■ WORK TASK: Below are some records. Repeat exactly the lines from the one containing "เลขขึ้นต้น 094 (66)" through the final line.

■ INFORMATION:
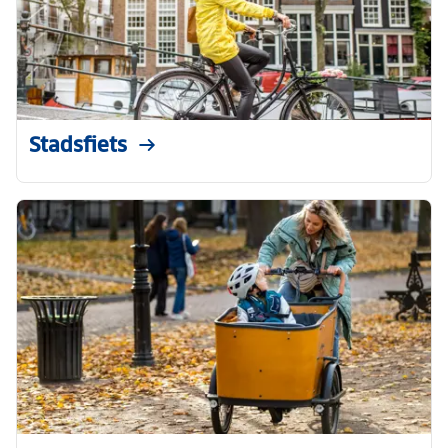
Stadsfiets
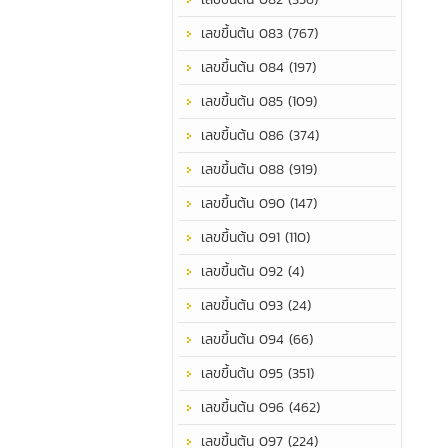
เลขขึ้นต้น 083 (767)
เลขขึ้นต้น 084 (197)
เลขขึ้นต้น 085 (109)
เลขขึ้นต้น 086 (374)
เลขขึ้นต้น 088 (919)
เลขขึ้นต้น 090 (147)
เลขขึ้นต้น 091 (110)
เลขขึ้นต้น 092 (4)
เลขขึ้นต้น 093 (24)
เลขขึ้นต้น 094 (66)
เลขขึ้นต้น 095 (351)
เลขขึ้นต้น 096 (462)
เลขขึ้นต้น 097 (224)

■ WRITTEN RESPONSE:
เลขขึ้นต้น 094 (66)
เลขขึ้นต้น 095 (351)
เลขขึ้นต้น 096 (462)
เลขขึ้นต้น 097 (224)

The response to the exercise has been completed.